If you’ve never had a set of “triple ply” cookware, you should leap on the “better” or “best” versions of this deal.
Your grandma’s cheap cookware may have been simply a thin layer of stainless steel, possibly with a copper wash on the bottom (old RevereWare, for example). The thing is, stainless steel actually sucks at conducting heat. Those old pots get hot spots and burn food easily.

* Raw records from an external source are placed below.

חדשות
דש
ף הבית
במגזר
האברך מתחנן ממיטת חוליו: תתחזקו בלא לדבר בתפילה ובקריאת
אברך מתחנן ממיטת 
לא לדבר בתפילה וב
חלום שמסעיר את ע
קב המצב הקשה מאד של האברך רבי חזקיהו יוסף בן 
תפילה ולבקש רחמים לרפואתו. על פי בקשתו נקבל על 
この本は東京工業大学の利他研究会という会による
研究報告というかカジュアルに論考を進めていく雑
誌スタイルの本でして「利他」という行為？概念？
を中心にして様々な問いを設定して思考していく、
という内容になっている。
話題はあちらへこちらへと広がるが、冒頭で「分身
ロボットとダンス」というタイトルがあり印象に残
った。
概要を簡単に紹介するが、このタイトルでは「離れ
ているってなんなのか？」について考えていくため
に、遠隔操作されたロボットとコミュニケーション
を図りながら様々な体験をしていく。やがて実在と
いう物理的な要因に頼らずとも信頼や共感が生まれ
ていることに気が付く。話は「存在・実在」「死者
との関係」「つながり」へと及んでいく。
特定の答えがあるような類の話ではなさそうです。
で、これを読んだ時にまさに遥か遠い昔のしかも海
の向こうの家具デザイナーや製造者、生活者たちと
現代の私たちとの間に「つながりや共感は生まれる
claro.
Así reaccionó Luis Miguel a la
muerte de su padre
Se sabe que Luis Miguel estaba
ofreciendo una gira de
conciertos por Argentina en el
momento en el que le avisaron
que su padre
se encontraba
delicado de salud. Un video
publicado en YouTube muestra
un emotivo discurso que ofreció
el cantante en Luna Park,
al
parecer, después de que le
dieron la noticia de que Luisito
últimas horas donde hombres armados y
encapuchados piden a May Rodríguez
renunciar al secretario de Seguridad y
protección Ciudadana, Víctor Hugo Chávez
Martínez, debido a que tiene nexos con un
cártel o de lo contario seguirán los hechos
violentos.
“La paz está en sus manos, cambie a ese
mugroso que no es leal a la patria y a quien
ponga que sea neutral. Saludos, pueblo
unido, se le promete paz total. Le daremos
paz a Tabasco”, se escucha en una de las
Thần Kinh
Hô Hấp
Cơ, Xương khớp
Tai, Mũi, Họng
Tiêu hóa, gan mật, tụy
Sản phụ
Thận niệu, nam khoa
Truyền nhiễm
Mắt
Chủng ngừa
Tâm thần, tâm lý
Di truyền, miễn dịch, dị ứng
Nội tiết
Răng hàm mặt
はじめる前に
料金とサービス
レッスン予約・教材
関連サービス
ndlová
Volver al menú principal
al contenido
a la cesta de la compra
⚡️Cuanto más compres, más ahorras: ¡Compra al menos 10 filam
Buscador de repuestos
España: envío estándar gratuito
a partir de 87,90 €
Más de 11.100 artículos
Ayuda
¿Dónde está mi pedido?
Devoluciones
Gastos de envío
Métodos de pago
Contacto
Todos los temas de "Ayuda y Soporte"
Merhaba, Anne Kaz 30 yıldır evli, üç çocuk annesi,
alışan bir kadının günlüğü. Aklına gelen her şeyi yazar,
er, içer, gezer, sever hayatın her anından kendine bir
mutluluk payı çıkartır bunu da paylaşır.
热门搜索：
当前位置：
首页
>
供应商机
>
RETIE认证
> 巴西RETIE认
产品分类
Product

Modern cheap pots often have a disk of copper or aluminum attached to the bottom to help spread the heat. These are somewhat better, but the sides are still stainless steel. The disks can also separate from the pot, causing hot spots.
“Triple ply” pots are made from a sandwich of three layers: an aluminum core layer with stainless on the inside and outside. The aluminum layer conducts heat evenly through the whole pot, even up the sides. It makes a big difference.
(Why not just make the whole thing out of aluminum? Aluminum reacts with acidic foods and with automatic dishwasher detergent. Cladding it with stainless steel solves those problems.)
The “better” and “best” sets have other very desirable features:
The lids and the handles are metal, which means they can be used in the oven up to 500°F, unlike glass lids and plastic handles. (Don’t worry, the handles don’t conduct enough heat to burn you when used on the stovetop.)
The handles are attached using rivets, not screws, so they’ll never loosen up or fall off.
If I didn’t already have a full set of All-Clad, I’d be all over this deal.
@rlux “better” is a better choice anyway. I have some already and like them a lot. Not All-Clad, but not All-Clad price either. Since only one in this set is a duplicate I pulled the trigger. They will replace ancient pans which really should have been tossed years ago. One down note is that these tri-ply pans can warp if you run up the heat. Warped pans and modern glass or induction ranges don’t go together.